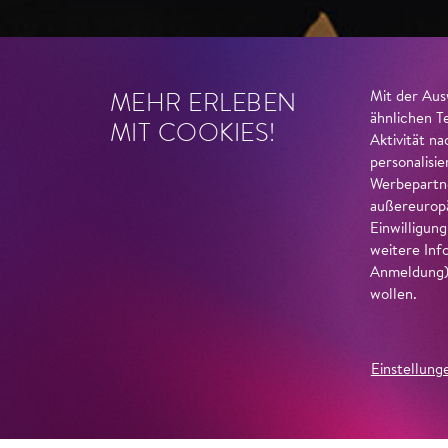
MEHR ERLEBEN
Mit der Aus
ähnlichen T
MIT COOKIES!
Aktivität n
personalisi
Werbepartne
außereuropä
Einwilligun
weitere Inf
Anmeldung) 
wollen.
Einstellung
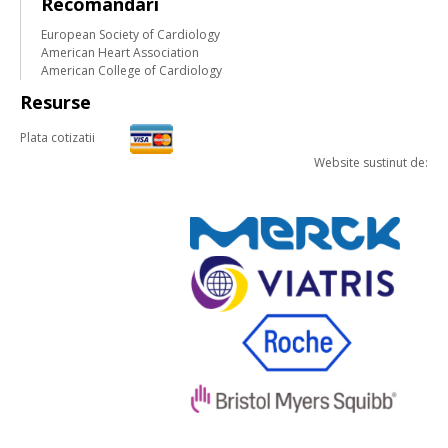
Recomandari
European Society of Cardiology
American Heart Association
American College of Cardiology
Resurse
Plata cotizatii
Website sustinut de:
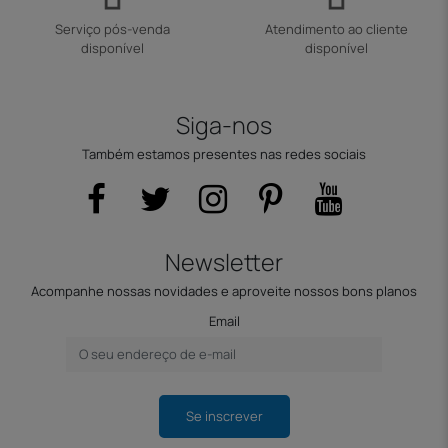
Serviço pós-venda
Atendimento ao cliente
disponível
disponível
Siga-nos
Também estamos presentes nas redes sociais
Newsletter
Acompanhe nossas novidades e aproveite nossos bons planos
Email
Se inscrever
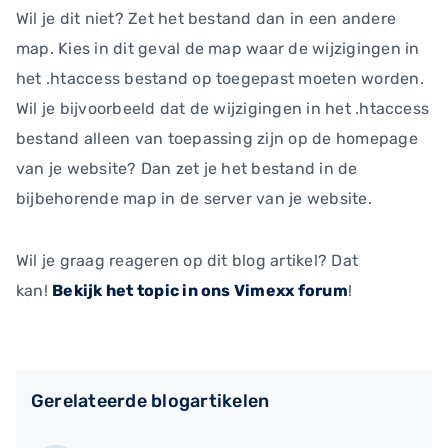
Wil je dit niet? Zet het bestand dan in een andere
map. Kies in dit geval de map waar de wijzigingen in
het .htaccess bestand op toegepast moeten worden.
Wil je bijvoorbeeld dat de wijzigingen in het .htaccess
bestand alleen van toepassing zijn op de homepage
van je website? Dan zet je het bestand in de
bijbehorende map in de server van je website.
Wil je graag reageren op dit blog artikel? Dat
kan!
Bekijk het topic in ons Vimexx forum
!
Gerelateerde blogartikelen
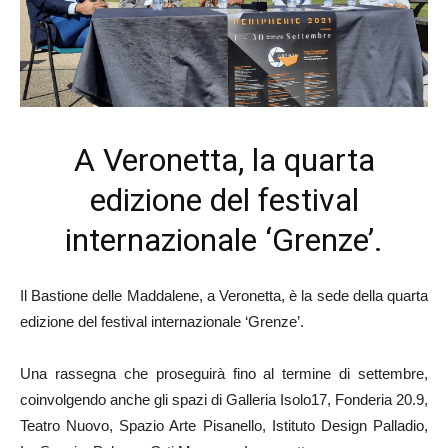
A Veronetta, la quarta
edizione del festival
internazionale ‘Grenze’.
Il Bastione delle Maddalene, a Veronetta, è la sede della quarta
edizione del festival internazionale ‘Grenze’.
Una rassegna che proseguirà fino al termine di settembre,
coinvolgendo anche gli spazi di Galleria Isolo17, Fonderia 20.9,
Teatro Nuovo, Spazio Arte Pisanello, Istituto Design Palladio,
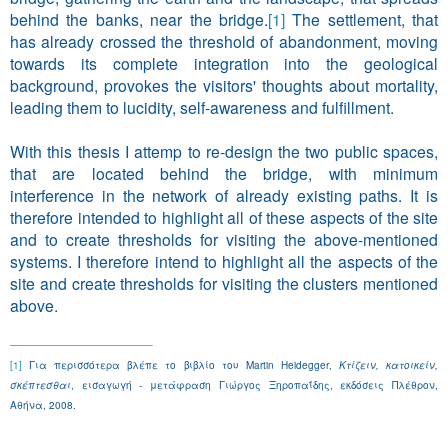
behind the banks, near the bridge.
[1]
The settlement, that
has already crossed the threshold of abandonment, moving
towards its complete integration into the geological
background, provokes the visitors' thoughts about mortality,
leading them to lucidity, self-awareness and fulfillment.
With this thesis I attemp to re-design the two public spaces,
that are located behind the bridge, with minimum
interference in the network of already existing paths. It is
therefore intended to highlight all of these aspects of the site
and to create thresholds for visiting the above-mentioned
systems. I therefore intend to highlight all the aspects of the
sit
e and create thresholds for visiting the clusters mentioned
above.
[1]
Για περισσότερα βλέπε το βιβλίο του
Martin
Heidegger
,
Κτίζειν, κατοικείν,
σκέπτεσθαι
, εισαγωγή - μετάφραση Γιώργος Ξηροπαΐδης, εκδόσεις Πλέθρον,
Αθήνα, 2008.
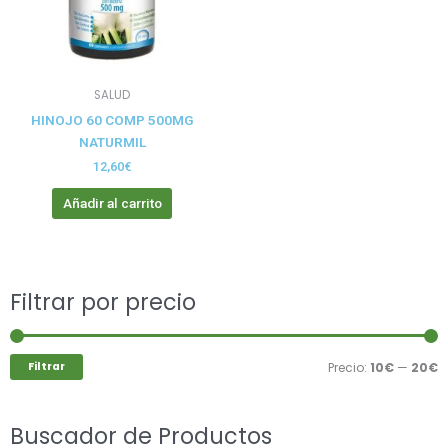
SALUD
HINOJO 60 COMP 500MG
NATURMIL
12,60
€
Añadir al carrito
Buscar
Filtrar por precio
P
P
por:
m
m
Filtrar
Precio:
10€
—
20€
Buscador de Productos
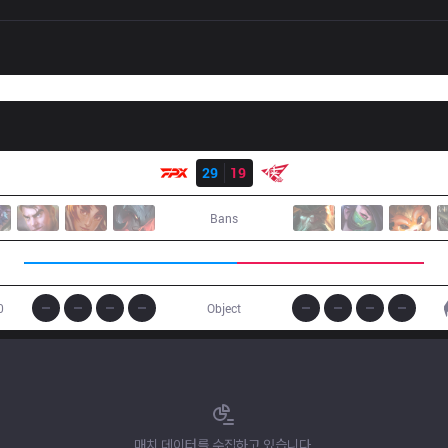
결과
FPX
29
19
RW
Bans
0
Object
매치 데이터를 수집하고 있습니다.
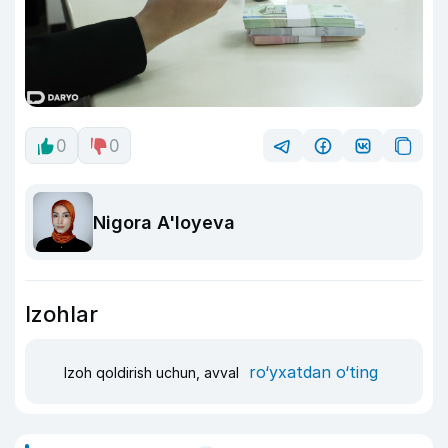
0
0
Nigora A'loyeva
Izohlar
ro‘yxatdan o‘ting
Izoh qoldirish uchun, avval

[AIM OF THE TASK]
If a line of the records holds the word "that", count it; report only the total.

[EXPECTED ANSWER]
2